In a new statement published today, ALLEA, the European Federation of Academies of Sciences and Humanities, advocates for the harmonisation of the patent system with open science. The academies urge policymakers to introduce a grace period of at least one year to ensure rapid open publication of research findings.
In addition, the authors conclude that patent income must not be seen as a substitute for public funding and patent activity should be used with great caution as an evaluation metric in assessing the performance of research institutions, projects, and individuals.
The statement, prepared jointly by ALLEA’s Open Science Task Force (OSTF) and the Permanent Working Group Intellectual Property Rights (PWGIPR), analyses the current debate on the possible synergies and perceived tensions between open science and patent protections.

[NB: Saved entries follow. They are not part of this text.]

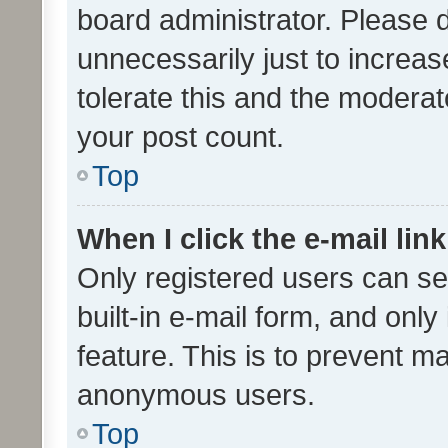
board administrator. Please 
unnecessarily just to increas
tolerate this and the moderato
your post count.
Top
When I click the e-mail link
Only registered users can se
built-in e-mail form, and only
feature. This is to prevent m
anonymous users.
Top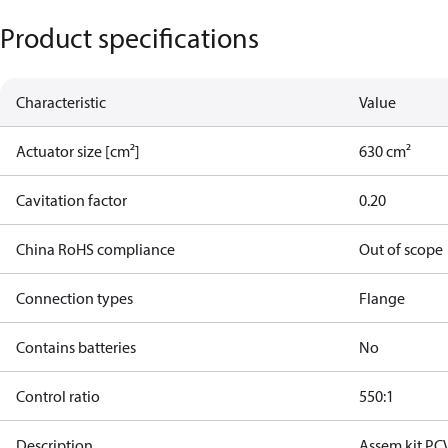
Product specifications
Characteristic
Value
Actuator size [cm²]
630 cm²
Cavitation factor
0.20
China RoHS compliance
Out of scope
Connection types
Flange
Contains batteries
No
Control ratio
550:1
Description
Assem.kit PC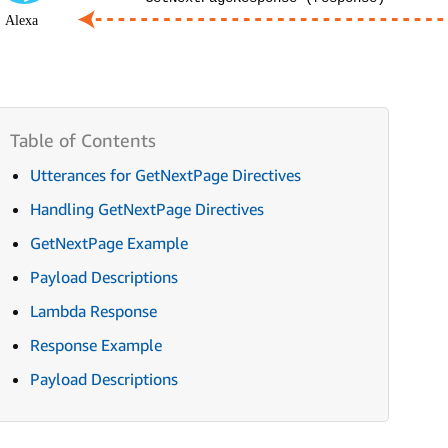
Utterances for GetNextPage Directives
Handling GetNextPage Directives
GetNextPage Example
Payload Descriptions
Lambda Response
Response Example
Payload Descriptions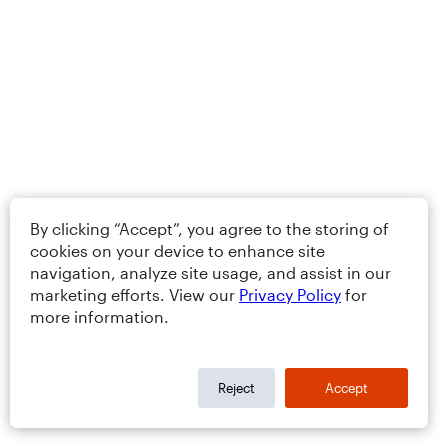
By clicking “Accept”, you agree to the storing of
cookies on your device to enhance site
navigation, analyze site usage, and assist in our
marketing efforts. View our
Privacy Policy
for
more information.
Reject
Accept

The publication explores these two apparently contradictory views on research policy. On the one hand, a utilitarian view underlines the value of research as a key pillar of innovation in modern societies, wherein patents are considered important tools to valorise research findings. At the same time, an increasingly vocal open science movement advocates for knowledge generated through research to be considered as a global common good to be shared as openly and as rapidly as possible.
The authors consider that “there is no fundamental opposition between open science and protection of IPR; ideas can be freely shared even if their commercial use is subject to restrictions, and indeed this is only possible because of patent law. However, there are clearly operational problems with the way the patent system is currently structured.”

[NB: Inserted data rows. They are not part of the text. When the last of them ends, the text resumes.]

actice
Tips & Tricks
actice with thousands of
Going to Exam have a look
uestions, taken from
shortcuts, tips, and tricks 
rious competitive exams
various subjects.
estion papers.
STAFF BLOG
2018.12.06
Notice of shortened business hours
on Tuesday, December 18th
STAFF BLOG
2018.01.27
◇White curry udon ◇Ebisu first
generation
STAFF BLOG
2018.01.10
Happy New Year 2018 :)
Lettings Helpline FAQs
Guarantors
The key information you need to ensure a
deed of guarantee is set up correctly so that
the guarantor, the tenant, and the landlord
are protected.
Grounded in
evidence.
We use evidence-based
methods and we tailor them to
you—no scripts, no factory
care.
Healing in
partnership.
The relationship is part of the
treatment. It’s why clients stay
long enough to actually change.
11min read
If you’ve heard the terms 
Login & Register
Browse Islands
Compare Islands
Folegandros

With the right adaptations to existing patent law, knowledge valorisation does not need to prevent early sharing of research findings. On the contrary, “a reformed patent system is essential to the widespread adoption of open science, and could even incentivise it”, states Luke Drury, Chair of the ALLEA Open Science Task Force.
In its conclusions, the statement recommends:
- The introduction of a carefully formulated grace period of at least one year in patent applications to allow open publication prior to obtaining protection.
- The existing research and experimentation exceptions should be strengthened and broadly interpreted to underpin the free non-commercial use by researchers of knowledge disclosed in patents.
In addition, it notes that:
- While patent income and license fees may play a useful role in supplementing the budgets of public research bodies and the salaries of some individuals, this must not be seen as a substitute for public funding.
- Patent activity should be used with great caution as an evaluation metric in assessing the performance of research systems, bodies, and individuals. Incentivising the accumulation of non-performing patents is counterproductive and a waste of resources.
- The value of curiosity-driven open research in publicly funded research and education bodies needs to be better acknowledged as the bedrock on which innovation and entrepreneurial activity is built, even if it is hard to quantify and valorise.
- Related to the last point, the role of distributed communities and teams of researchers needs to be better recognised. The emphasis in patent law on individual inventors is unhelpful in this regard and does not properly reflect how science operates.